Роби же попал на фронт. Он был свидетелем катастрофы 2-й венгерской хортистской армии под Воронежем, но ему посчастливилось остаться в живых. Он вернулся на родину и демобилизовался. Фронт сильно изменил его. На многие вещи он стал смотреть совсем другими глазами. Изменилось его отношение к матери — злости к ней уже не было. Роби стал замкнутым. Жизнь семьи, казалось, мало интересовала его. Не любил он рассказывать и о своих фронтовых впечатлениях, а если, выпив несколько рюмок коньяку, и говорил, то очень скупо. Как-то он рассказал об отступлении венгерской армии и прочих фронтовых ужасах. А когда мать пыталась восторгаться патриотизмом сына, Роби грубо обрывал ее и замолкал.
Однообразие жизни Роби скрашивала дочь Хайагоша. Эви была замужем за адвокатом Кёфалви, но муж ее уже давно служил в армии, и потому она считала себя свободной.
Однажды доктор Радаи взял сына к Хайагошам, чтобы тот не торчал все время дома, погрузившись в свои невеселые мысли. Доктору нужно было навестить Хайагоша и заодно посмотреть его парализованную жену. Даже и в такое тяжелое время не стоило терять связей со старыми друзьями.
После того как Хайагош побывал из-за Петера Абеля в застенках гестапо, многие знакомые отвернулись от него. А Радаи, словно нарочно демонстрируя свою верность другу, регулярно навещал его.
В дом, где Хайагоши жили раньше, попала бомба, и теперь они переселились в здание мастерской под защиту толстых кирпичных стен.
Доктору пришлось долго стучаться в обитую железом дверь, пока на лестнице послышались чьи-то шаги. Через несколько секунд дверь открыл сам хозяин с неизменной сигарой в зубах.
— А, дорогой доктор… проходите в нашу крысиную дыру… У меня припрятан коньячок, есть несколько сигар. Представьте себе, настоящих «трабуко»…
Роби с усмешкой слушал, как Хайагош и отец делились впечатлениями о военных событиях, оглядывал равнодушным взглядом хозяйку дома, которая, словно мумия, лежала в кровати, но тем не менее довольно энергично руководила всей жизнью дома.
Вскоре показалась принарядившаяся Эви. Она сразу же заговорила с Роби. Сначала юноша отвечал ей вяло, безо всякого желания, но потом их взгляды вдруг встретились, и словно какая-то магическая искра коснулась Роби: у него появилось желание поухаживать за Эвикой.
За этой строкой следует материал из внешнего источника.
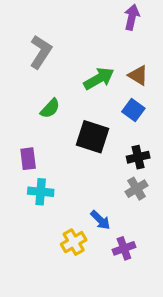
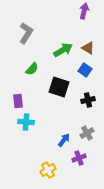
gray cross: (137, 189) -> (87, 133), moved
blue arrow: (100, 220) -> (64, 140), turned -96
yellow cross: (74, 242) -> (48, 170), moved

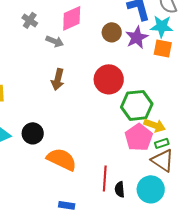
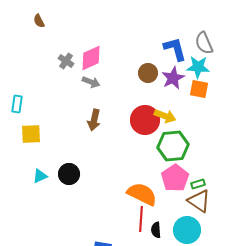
pink diamond: (72, 18) -> (91, 58), moved
yellow arrow: (155, 125) -> (165, 116), moved
orange semicircle: (62, 159) -> (142, 194), moved

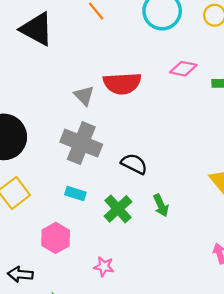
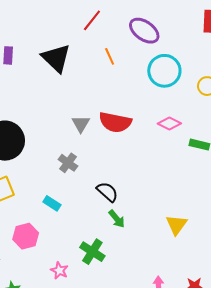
gray cross: (81, 143) -> (68, 163), size x0.6
green arrow: (161, 205) -> (117, 219), moved, turned -30
green cross: (118, 209) -> (92, 252), moved, turned -30

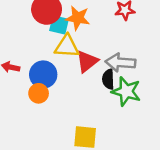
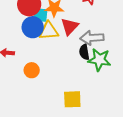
red triangle: (87, 61) -> (70, 26), moved
blue circle: (43, 75) -> (33, 27), moved

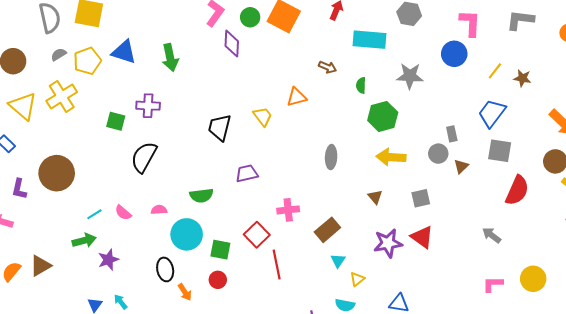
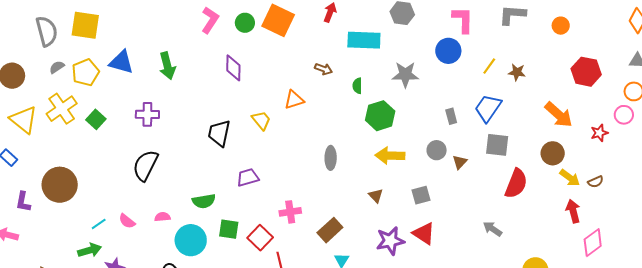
purple diamond: (232, 44) -> (233, 68), moved
green square: (116, 121) -> (96, 119), moved, turned 30
gray rectangle: (452, 134) -> (451, 116), moved
green square: (220, 250) -> (229, 229), moved

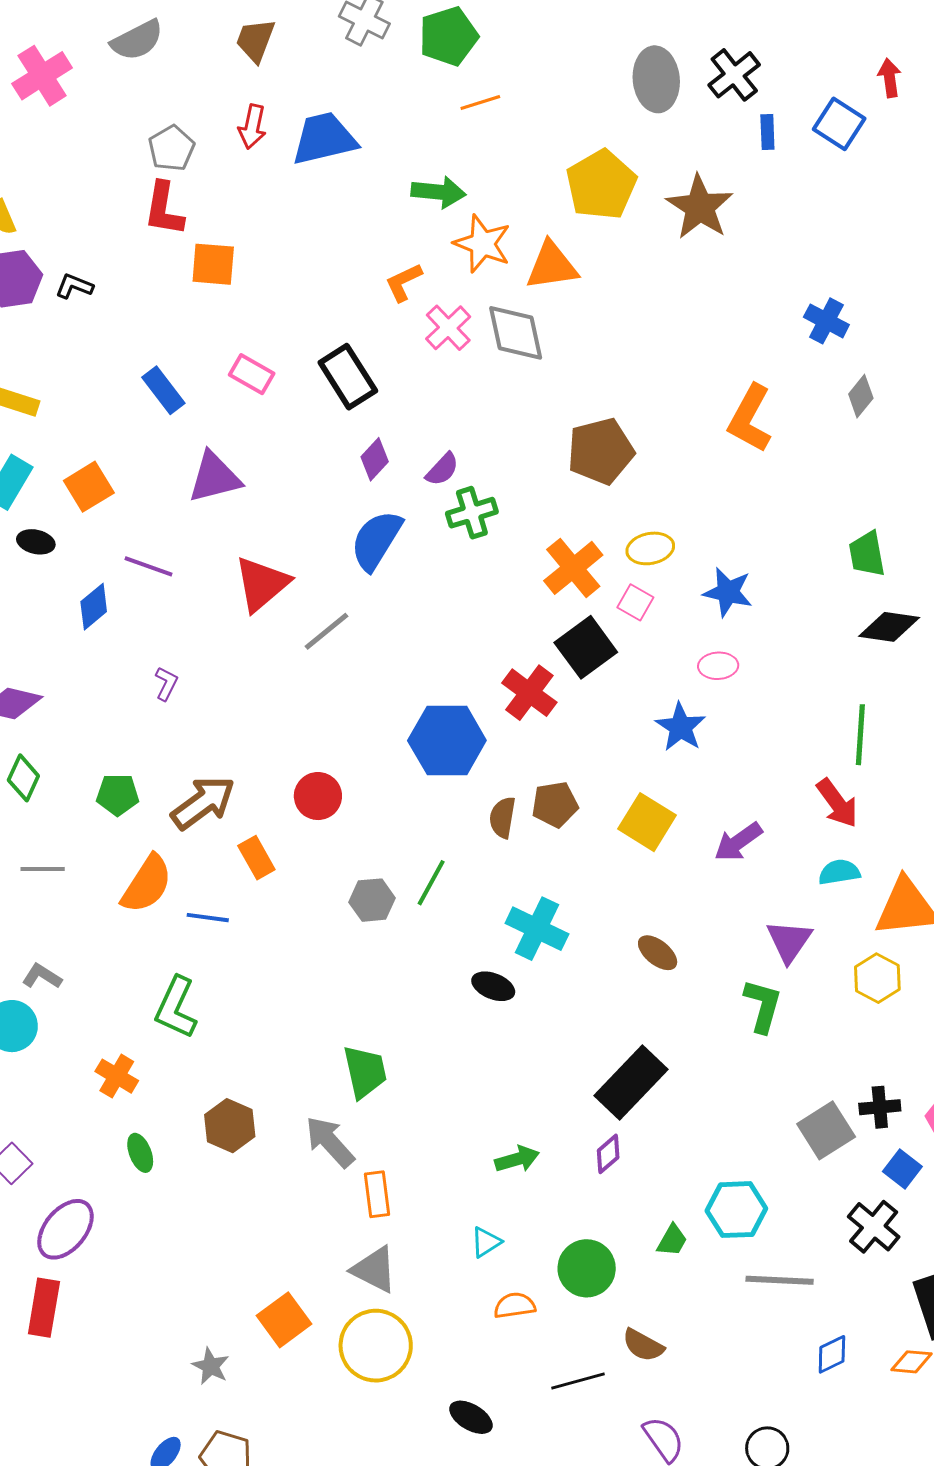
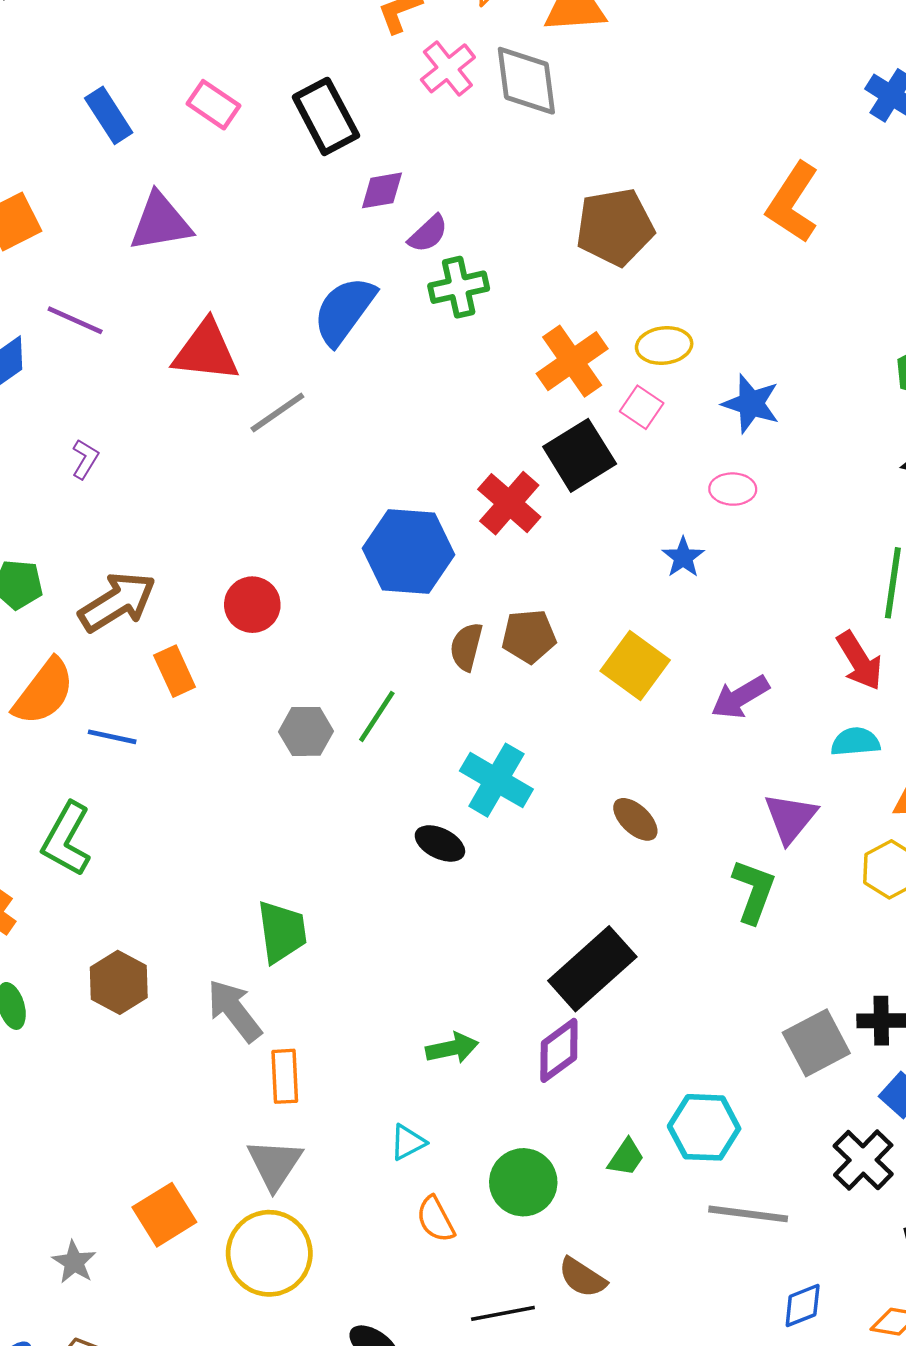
purple diamond: (375, 459) -> (382, 190), moved, turned 33
red triangle: (262, 584) -> (206, 351), turned 42
blue star: (681, 727) -> (683, 557), size x0.7
purple diamond: (608, 1154) -> (559, 1050), size x1.4
gray triangle: (374, 1270) -> (275, 1164), turned 32
orange semicircle: (515, 1306) -> (436, 1219), turned -114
Во время разговора с Хайагошем доктор, словно мимоходом, спросил друга:
— Старина, нет ли у тебя теплого шерстяного свитера, а то сынок мой все свои вещи бросил на берегах Дона, и что потом по дороге достал, у него все подчистую отобрали во время демобилизации. Вот пока и носит мое старье.
— Что вы, папа… Мы ведь не за этим пришли, а в гости… — перебил отца Роби.
— Вот именно, мой дорогой. Это и есть самый настоящий дружеский разговор, — успокоил Роби Хайагош. — Сходите с Эвикой в лавку и посмотрите под прилавком… Насколько я помню, там есть пуловер твоего размера… Хорошенько поищите! Эвика, не забудь взять с собой свечу!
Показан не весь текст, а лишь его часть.